== Exercise details ==
Each line below from the "POINTS OF INTEREST" line through the "AI Image Text Removal" line, those two included, must be restated word for word; the pictures must not be.

____

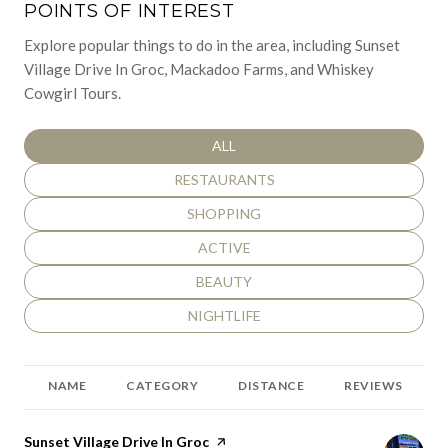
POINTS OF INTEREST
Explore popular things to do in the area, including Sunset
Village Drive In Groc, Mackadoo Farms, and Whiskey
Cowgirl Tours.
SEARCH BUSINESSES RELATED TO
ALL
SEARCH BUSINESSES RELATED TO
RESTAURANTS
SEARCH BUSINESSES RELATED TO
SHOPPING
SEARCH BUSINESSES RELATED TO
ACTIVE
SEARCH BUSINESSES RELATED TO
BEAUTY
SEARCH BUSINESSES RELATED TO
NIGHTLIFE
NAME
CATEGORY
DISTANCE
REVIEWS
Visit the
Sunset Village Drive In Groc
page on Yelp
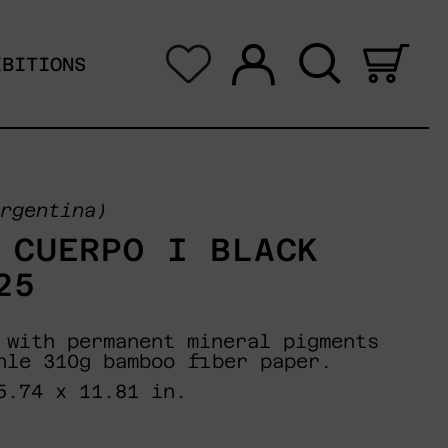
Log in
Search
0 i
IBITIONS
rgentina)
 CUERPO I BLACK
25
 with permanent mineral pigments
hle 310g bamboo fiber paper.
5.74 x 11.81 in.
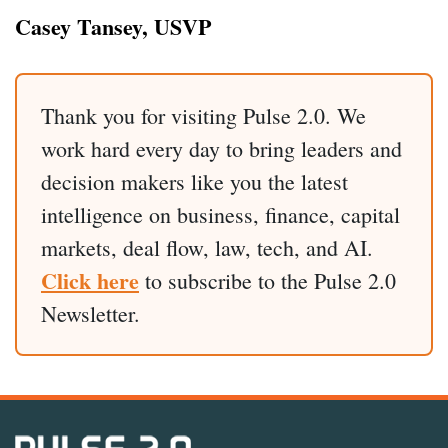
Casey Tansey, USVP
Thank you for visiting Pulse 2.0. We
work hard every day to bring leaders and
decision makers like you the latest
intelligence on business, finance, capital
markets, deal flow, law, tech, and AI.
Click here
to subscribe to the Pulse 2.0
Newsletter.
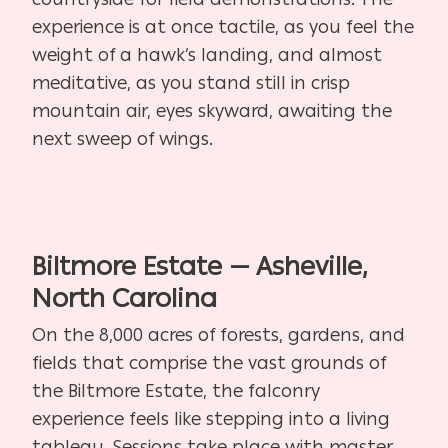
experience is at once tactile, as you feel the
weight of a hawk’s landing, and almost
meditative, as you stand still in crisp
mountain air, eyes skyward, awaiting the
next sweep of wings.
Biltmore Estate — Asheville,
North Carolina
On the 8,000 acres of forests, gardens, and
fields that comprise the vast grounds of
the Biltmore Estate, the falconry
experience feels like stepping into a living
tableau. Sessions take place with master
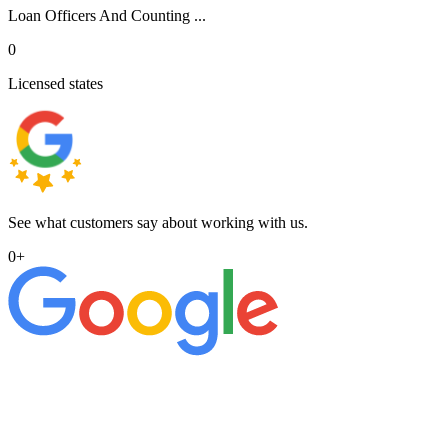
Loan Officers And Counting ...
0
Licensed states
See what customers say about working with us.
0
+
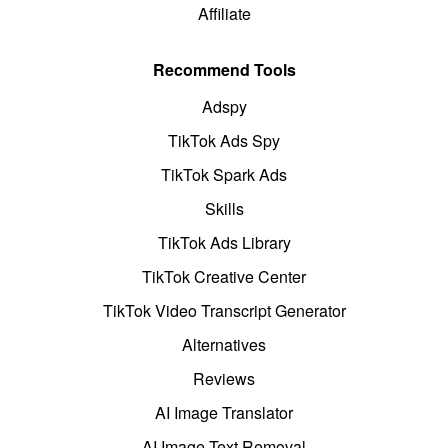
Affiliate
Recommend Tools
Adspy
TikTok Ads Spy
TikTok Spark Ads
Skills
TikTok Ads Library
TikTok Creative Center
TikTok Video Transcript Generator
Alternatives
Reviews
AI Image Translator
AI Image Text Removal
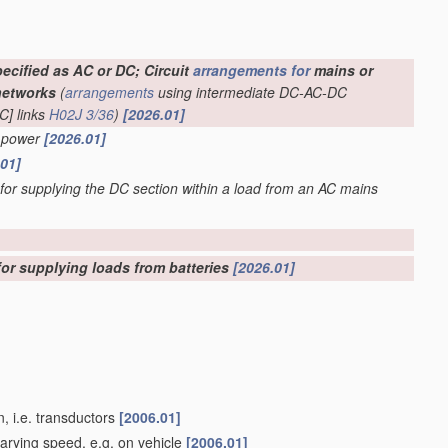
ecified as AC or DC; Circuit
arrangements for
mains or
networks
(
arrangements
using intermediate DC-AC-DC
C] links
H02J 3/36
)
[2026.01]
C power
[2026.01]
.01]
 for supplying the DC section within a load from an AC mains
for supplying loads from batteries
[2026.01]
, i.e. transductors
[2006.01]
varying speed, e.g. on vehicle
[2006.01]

____

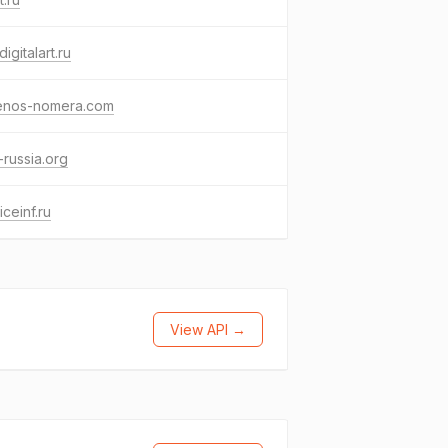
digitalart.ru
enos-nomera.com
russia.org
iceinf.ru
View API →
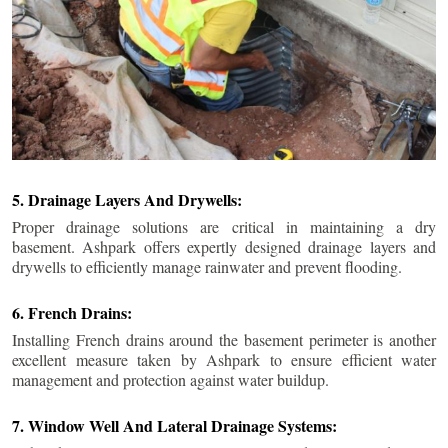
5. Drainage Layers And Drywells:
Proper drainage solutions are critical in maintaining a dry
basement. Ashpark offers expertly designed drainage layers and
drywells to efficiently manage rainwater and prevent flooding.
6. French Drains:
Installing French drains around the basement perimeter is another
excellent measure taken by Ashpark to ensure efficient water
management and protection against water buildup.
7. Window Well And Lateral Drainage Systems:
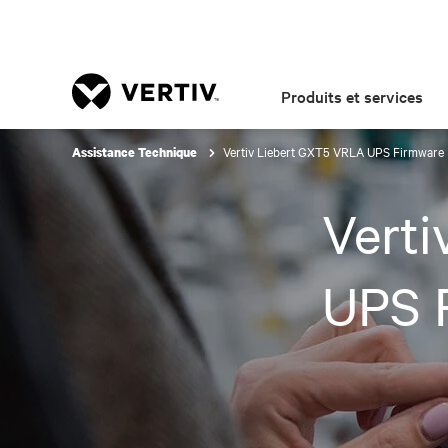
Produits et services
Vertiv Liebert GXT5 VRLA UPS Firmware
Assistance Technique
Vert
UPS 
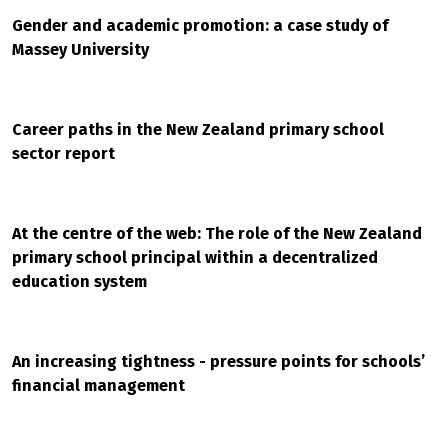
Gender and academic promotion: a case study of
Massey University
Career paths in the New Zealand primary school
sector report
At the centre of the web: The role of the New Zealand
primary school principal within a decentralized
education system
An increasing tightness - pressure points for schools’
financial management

____

== Output for this task ==
POINTS OF INTEREST
Explore popular things to do in the area, including Sunset
Village Drive In Groc, Mackadoo Farms, and Whiskey
Cowgirl Tours.
SEARCH BUSINESSES RELATED TO
ALL
SEARCH BUSINESSES RELATED TO
RESTAURANTS
SEARCH BUSINESSES RELATED TO
SHOPPING
SEARCH BUSINESSES RELATED TO
ACTIVE
SEARCH BUSINESSES RELATED TO
BEAUTY
SEARCH BUSINESSES RELATED TO
NIGHTLIFE
NAME
CATEGORY
DISTANCE
REVIEWS
Visit the
Sunset Village Drive In Groc
page on Yelp
Log in
Search
0 i
IBITIONS
rgentina)
 CUERPO I BLACK
25
 with permanent mineral pigments
hle 310g bamboo fiber paper.
5.74 x 11.81 in.
Casey Tansey, USVP
Thank you for visiting Pulse 2.0. We
work hard every day to bring leaders and
decision makers like you the latest
intelligence on business, finance, capital
markets, deal flow, law, tech, and AI.
Click here
to subscribe to the Pulse 2.0
Newsletter.
experience is at once tactile, as you feel the
weight of a hawk’s landing, and almost
meditative, as you stand still in crisp
mountain air, eyes skyward, awaiting the
next sweep of wings.
Biltmore Estate — Asheville,
North Carolina
On the 8,000 acres of forests, gardens, and
fields that comprise the vast grounds of
the Biltmore Estate, the falconry
experience feels like stepping into a living
tableau. Sessions take place with master
Loan Officers And Counting ...
0
Licensed states
See what customers say about working with us.
0
+
Affiliate
Recommend Tools
Adspy
TikTok Ads Spy
TikTok Spark Ads
Skills
TikTok Ads Library
TikTok Creative Center
TikTok Video Transcript Generator
Alternatives
Reviews
AI Image Translator
AI Image Text Removal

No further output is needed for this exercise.